O’Dowd was just 31 and his wife, Ann, was pregnant with their first child. “I borrowed £30,000 from the bank by pretending I was building an extension to my house, even though the house wasn’t even one year old,” he says, still amazed he got it.
Of course, it didn’t go far, with a massive undertaking like a hotel but, by building a terrific team around him he made it work.
“There was myself, Michael, plus a head chef and two staff members from Mount Juliet and so, in our heads we were competing with Mount Juliet. Of course they didn’t even know we existed, but it was a great mentality to have starting out,” he recalls.
“If someone told me today they were going to do what we did, I’d say you’re crazy, but sometimes you need that youthful exuberance.”
Of one thing he was completely sure however, “Inchydoney is a special location. For us it was never about trying to make a quick buck, it was about polishing the jewel. We are blessed by where we are.”
He took over the hotel one month before it opened and recruited locally. Unlike hotel destination towns like Killarney, Galway or Kilkenny, he didn’t have an experienced talent pool to draw on. That turned out to be a blessing, he now says. By recruiting from the local area, including childhood friends, he has built up a close knit team all of whom are just as committed to the hotel as he is.
It’s the secret ingredient to its success. “The hotel took off pretty quickly.”
Today it employs 190 people, many of whom have been with him since day one.
A family hotel
“When I say we’re a family hotel, I don’t mean my family – Ann and our three daughters – I mean there are so many family members, husbands and wives, sisters and brothers, who work here,” he explains.

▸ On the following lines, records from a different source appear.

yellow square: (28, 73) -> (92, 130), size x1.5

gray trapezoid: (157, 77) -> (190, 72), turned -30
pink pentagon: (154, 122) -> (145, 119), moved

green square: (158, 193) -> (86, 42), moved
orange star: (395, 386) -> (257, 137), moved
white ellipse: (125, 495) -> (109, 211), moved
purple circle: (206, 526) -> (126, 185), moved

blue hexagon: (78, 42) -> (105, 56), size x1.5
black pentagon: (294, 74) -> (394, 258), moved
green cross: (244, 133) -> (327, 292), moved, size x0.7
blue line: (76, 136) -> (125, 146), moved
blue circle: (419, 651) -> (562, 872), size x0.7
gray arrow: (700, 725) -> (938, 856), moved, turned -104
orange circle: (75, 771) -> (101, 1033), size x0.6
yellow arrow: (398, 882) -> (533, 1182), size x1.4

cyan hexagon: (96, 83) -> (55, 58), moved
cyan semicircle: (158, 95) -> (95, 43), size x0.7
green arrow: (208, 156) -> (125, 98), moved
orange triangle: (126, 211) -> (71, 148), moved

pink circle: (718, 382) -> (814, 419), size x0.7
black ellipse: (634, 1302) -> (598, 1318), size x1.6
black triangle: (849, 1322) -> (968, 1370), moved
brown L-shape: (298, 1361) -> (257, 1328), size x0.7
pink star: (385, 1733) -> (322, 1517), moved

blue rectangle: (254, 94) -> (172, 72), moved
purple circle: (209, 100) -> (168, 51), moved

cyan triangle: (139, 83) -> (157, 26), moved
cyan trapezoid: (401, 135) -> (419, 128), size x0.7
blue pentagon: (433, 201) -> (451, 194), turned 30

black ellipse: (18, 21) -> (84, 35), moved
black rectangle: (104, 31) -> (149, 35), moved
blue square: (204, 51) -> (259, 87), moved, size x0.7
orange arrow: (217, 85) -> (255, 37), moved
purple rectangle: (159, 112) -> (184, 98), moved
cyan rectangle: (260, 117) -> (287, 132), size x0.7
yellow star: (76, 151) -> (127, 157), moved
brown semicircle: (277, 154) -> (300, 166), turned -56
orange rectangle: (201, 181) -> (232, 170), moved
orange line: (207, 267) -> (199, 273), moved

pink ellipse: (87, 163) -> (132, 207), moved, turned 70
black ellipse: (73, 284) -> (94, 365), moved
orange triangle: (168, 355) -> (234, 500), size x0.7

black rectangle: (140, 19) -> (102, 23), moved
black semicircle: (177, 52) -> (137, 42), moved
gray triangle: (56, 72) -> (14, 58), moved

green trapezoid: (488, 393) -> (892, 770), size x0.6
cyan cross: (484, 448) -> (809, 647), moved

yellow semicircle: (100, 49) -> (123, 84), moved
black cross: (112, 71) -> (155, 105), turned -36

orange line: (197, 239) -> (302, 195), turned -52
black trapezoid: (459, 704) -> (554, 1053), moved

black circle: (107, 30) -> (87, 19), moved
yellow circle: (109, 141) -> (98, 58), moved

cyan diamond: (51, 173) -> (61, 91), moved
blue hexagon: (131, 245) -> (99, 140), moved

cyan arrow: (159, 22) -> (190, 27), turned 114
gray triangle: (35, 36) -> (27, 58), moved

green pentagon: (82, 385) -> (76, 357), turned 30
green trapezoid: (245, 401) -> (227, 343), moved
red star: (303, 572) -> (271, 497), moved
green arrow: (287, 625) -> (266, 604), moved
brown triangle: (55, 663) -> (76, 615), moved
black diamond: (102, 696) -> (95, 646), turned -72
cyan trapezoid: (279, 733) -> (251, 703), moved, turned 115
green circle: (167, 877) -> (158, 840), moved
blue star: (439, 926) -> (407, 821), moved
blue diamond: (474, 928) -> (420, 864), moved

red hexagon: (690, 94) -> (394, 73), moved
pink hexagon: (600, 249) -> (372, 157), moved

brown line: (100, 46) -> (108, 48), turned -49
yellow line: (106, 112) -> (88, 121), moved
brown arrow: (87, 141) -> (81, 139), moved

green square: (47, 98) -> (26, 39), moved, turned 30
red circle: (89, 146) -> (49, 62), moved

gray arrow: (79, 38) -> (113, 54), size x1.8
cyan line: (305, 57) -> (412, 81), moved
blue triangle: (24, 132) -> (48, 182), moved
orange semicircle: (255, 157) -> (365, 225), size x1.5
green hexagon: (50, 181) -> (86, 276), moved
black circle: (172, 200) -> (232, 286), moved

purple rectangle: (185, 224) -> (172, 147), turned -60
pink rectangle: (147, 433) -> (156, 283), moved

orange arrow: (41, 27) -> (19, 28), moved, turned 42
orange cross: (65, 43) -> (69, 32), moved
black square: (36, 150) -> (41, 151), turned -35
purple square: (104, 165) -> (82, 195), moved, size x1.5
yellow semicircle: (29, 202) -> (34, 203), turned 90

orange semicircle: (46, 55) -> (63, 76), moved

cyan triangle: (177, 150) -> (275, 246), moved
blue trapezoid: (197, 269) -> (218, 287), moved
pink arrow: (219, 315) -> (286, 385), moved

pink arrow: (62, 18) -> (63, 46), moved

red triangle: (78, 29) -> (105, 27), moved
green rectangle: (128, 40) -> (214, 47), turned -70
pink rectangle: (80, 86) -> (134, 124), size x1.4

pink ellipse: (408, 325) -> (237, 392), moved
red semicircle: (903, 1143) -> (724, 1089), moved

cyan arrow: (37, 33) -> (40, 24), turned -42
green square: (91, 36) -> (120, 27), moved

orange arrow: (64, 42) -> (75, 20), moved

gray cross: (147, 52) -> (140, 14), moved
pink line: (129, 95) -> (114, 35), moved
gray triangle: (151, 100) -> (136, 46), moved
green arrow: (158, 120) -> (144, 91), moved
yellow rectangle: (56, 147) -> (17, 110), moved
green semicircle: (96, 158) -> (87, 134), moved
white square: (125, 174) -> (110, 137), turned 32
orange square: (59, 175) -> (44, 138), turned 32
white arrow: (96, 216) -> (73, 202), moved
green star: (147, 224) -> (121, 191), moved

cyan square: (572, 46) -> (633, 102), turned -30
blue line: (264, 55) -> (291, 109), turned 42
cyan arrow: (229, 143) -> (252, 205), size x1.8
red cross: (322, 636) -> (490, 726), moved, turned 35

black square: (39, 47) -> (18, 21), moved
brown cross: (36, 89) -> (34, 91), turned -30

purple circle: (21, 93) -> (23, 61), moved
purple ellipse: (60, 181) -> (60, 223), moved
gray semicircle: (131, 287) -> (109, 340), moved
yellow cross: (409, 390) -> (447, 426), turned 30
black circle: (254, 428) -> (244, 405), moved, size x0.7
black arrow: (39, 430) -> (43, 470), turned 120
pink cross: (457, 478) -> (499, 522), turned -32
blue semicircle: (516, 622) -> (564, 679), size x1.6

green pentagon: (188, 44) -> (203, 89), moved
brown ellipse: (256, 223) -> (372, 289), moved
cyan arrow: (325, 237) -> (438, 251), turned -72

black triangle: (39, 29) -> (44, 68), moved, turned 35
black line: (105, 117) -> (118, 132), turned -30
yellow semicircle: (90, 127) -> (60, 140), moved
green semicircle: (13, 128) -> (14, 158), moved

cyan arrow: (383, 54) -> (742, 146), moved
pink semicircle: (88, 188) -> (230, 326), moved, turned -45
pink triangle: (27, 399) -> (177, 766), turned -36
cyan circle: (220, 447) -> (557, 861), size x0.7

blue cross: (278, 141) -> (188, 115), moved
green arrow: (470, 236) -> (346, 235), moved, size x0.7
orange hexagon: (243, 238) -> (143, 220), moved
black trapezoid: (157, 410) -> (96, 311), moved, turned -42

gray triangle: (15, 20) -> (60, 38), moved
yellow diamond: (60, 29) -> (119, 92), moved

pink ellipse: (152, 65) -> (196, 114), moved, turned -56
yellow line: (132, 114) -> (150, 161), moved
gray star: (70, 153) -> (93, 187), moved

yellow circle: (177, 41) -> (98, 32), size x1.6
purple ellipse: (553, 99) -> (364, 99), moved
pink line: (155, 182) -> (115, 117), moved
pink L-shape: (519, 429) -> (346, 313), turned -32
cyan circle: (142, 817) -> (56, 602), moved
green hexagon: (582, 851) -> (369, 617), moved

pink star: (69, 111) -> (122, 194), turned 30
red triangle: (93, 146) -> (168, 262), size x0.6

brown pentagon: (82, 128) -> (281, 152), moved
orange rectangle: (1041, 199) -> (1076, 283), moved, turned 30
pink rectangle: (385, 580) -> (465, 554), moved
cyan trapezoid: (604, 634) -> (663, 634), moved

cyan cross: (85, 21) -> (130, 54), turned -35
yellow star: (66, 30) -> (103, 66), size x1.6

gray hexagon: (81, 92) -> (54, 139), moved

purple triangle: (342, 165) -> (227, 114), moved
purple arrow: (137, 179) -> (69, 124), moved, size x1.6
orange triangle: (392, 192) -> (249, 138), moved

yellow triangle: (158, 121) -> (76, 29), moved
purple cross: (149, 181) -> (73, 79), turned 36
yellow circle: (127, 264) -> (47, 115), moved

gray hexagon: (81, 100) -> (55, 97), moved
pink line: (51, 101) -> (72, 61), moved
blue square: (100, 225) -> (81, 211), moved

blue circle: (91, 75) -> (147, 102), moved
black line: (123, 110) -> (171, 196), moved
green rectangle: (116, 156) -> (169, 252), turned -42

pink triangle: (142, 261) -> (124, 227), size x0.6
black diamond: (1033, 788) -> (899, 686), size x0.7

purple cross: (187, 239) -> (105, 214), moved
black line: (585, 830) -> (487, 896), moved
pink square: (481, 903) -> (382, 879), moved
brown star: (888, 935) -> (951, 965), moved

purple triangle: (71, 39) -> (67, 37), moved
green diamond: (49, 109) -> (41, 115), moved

In total there are 30 families with more than one person represented on its staff, many from the immediate area.
General manager Catriona O’Keeffe and operations manager Julie McSweeney are sisters. Their father John was part of the construction team that built the hotel in 1998.
Sisters Mairead and Bríd O’Sullivan are its accommodation and spa manager.
The hotel’s head chef, Adam Medcalf is married to its duty manager, Helen.
“They came here as students - boyfriend and girlfriend - from Birmingham 13 years ago. Now they’re married and living locally and trying to help their kids with their Irish homework,” he laughs.
“Maintenance engineer Denis Dempsey was one of my best friends growing up, his wife Siobhan was one of Ann’s.”
Supporting local
Many of the businesses whose services are loved by guests are family run too, he points out, including Atlantic Whale and Wildlife Tours and Inchydoney Surf School.
When guests arrive at the hotel they receive a welcome drink of Five Farms, the world’s first ‘farm to table’ Irish crème liqueur. “One of the farms is Ann’s cousin’s,” he says.
He is conscious that all his suppliers are, like his own team, contending with a hugely challenging year.
“We’ll always try and promote the local guy and, being in West Cork, we are blessed with great suppliers, people like Caherbeg Pork and Ummera Smoked Products,” he says.
“But that goes for all the businesses in the area - the book shops, the bakeries. Much as we’d like to think that people come to Inchydoney just for our hotel, we know they really come because of all the fantastic things to do, the places to go and shops to visit in the surrounding area.”
We can't wait to get the doors back open to guests. It's what we are built to do
The hotel and spa receptions are open for those wishing to purchase Christmas Gift cards and the hotel is due to reopen to residents on December 27th, that date can't come soon enough for his team, he reckons.
“The mood is positive, we’re seeing light at the end of the tunnel. We’ve had great support from Government and banks. We are conscious not every business will get through this and that we are lucky we are well resourced,” he explains.
“We’ve a good product, a good offering and a team that has shown great resilience. But we just can’t wait to get the doors back open to guests. It’s what we are built to do.”